Study suggests exercising has considerable benefits for the senior brain

A wide variety of factors help seniors enjoy a healthy retirement, but one of the most important is their level of physical activity. In addition to offering considerable benefits for their heart, weight and mobility, getting plenty of exercise may also help seniors keep their minds limber, and a new study strengthens that argument. Researchers from the University of Texas-Dallas’ Center for BrainHealth found that seniors who took part in aerobic exercise saw an improvement to their memory as well as blood flow to the hippocampus, according to results published in the journal Frontiers in Aging Neuroscience.

Significant results
The study relied on analysis of a group of adults between the ages of 57 and 75. One half of the participants took part in aerobic activities three times a week over the course of 12 weeks, while the remaining subjects remained largely sedentary. Researchers assessed cognitive function, including memory and blood flow, three times during the course of the study, and they found that those who exercised saw more significant benefits. In fact, there were improvements to blood flow even before those benefits showed up in memory. Researchers say the findings send a clear message.

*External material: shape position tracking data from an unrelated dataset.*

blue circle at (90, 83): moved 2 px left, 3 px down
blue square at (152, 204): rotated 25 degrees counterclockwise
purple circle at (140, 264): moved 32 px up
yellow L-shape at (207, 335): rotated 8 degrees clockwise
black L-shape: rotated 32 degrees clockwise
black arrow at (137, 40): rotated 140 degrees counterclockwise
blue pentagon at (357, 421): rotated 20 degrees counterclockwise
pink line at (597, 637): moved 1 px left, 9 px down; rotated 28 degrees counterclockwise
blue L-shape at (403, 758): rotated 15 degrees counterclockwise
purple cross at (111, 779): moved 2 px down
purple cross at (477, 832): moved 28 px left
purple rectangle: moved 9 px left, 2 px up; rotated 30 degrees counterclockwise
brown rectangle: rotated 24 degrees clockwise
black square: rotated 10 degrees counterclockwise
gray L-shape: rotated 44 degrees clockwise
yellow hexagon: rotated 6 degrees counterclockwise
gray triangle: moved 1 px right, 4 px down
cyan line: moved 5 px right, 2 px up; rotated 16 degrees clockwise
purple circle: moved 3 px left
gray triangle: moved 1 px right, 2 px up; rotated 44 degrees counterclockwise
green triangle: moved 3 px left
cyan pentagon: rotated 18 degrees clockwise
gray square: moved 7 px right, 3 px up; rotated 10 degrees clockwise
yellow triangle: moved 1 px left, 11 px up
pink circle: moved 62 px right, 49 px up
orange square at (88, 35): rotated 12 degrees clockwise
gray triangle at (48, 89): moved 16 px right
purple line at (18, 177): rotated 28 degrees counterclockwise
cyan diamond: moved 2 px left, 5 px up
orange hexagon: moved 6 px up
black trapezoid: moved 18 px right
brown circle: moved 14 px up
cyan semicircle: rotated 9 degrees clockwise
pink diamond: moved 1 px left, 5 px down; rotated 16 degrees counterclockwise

“The combination of physical and mental exercise may be the best health measures to improve overall cognitive brain health,” said lead author Dr. Sandra Bond Chapman. “We have just begun to test the upper boundaries of how we can enhance our brain’s performance into late life. To think we can alter and improve the basic structure of the mature brain through aerobic exercise and complex thinking should inspire us to challenge our thinking and get moving at any age.”

Smart choices
While the results are encouraging given that they provide a potential path toward preventing Alzheimer’s disease and other forms of cognitive decline, staying active is not always easy for all older adults, especially those among the millions of Canadians who are living with some form of arthritis. However, with the right approach, seniors with arthritis can reap the considerable benefits of exercise.

Perhaps most importantly, older adults living with arthritis need to focus on certain areas of physical activity. According to the American College of Rheumatology, range-of-motion and stretching exercise are some of the best places to start. Both of these exercises can improve flexibility and strength, which results in a diminished risk of injury and can alleviate some of the pain associated with arthritis.

It’s also crucial that seniors choose the right aerobic exercises. Instead of options such as jogging or walking that can put a lot of pressure on aging joints, they may want to find alternatives such as aquatic aerobics or cycling.

Encouragement is key
Despite the many apparent benefits, some seniors may be reluctant to begin an exercise regimen, and then it is up to caregivers and other members of the family to encourage them to do so. It can be challenging to encourage sedentary seniors to get moving, but the important thing for caregivers to remember is to start slowly. Even it means going for one or two 30-minute walks each week, if it’s more than they were doing previously, it’s going to have a positive effect.

It can also be a good idea for caregivers to add some variety to the exercise routine to keep things fresh for their elderly loved ones. Whether it be encouraging them to enroll in a weekly class, adding some music, or including a new routine, it could make a significant difference.